### EXERCISE DESCRIPTION
In the listing that follows, the range to quote begins at the line that has "Selected categories (76, 2440)" and ends after the line that has "next -->> (1062, 237)"; quote it verbatim and add nothing.

····················

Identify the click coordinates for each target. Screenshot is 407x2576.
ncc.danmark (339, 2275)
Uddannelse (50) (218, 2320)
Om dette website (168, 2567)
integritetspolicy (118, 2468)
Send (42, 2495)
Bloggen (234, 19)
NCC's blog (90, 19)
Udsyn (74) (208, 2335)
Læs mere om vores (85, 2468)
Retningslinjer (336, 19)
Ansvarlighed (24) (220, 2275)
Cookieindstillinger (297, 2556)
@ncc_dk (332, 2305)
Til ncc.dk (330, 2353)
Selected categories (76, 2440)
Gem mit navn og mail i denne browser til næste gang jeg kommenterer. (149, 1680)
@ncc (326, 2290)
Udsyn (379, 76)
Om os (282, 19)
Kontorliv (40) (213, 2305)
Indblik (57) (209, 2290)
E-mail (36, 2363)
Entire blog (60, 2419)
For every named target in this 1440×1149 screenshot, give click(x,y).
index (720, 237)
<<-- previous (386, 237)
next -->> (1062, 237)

····················

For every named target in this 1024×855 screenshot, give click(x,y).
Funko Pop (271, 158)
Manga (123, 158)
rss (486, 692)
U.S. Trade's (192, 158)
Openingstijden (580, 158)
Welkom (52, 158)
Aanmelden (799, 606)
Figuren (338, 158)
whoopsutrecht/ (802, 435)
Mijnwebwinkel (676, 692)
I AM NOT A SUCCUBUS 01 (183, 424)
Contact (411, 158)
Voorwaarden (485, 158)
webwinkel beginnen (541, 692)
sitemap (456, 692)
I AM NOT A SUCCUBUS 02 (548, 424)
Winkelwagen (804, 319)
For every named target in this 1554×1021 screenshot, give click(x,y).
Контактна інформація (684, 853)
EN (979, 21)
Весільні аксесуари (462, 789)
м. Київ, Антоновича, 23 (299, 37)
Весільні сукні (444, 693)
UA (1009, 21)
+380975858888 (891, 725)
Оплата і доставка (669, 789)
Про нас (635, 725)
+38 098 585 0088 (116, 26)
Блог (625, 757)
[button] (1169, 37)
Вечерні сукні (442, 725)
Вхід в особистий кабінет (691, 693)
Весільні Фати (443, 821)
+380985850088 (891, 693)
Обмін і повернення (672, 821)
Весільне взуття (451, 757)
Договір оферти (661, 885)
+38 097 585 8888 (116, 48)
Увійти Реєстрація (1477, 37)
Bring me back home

····················

### YOUR SOLUTION
Selected categories (76, 2440)
Gem mit navn og mail i denne browser til næste gang jeg kommenterer. (149, 1680)
@ncc (326, 2290)
Udsyn (379, 76)
Om os (282, 19)
Kontorliv (40) (213, 2305)
Indblik (57) (209, 2290)
E-mail (36, 2363)
Entire blog (60, 2419)
For every named target in this 1440×1149 screenshot, give click(x,y).
index (720, 237)
<<-- previous (386, 237)
next -->> (1062, 237)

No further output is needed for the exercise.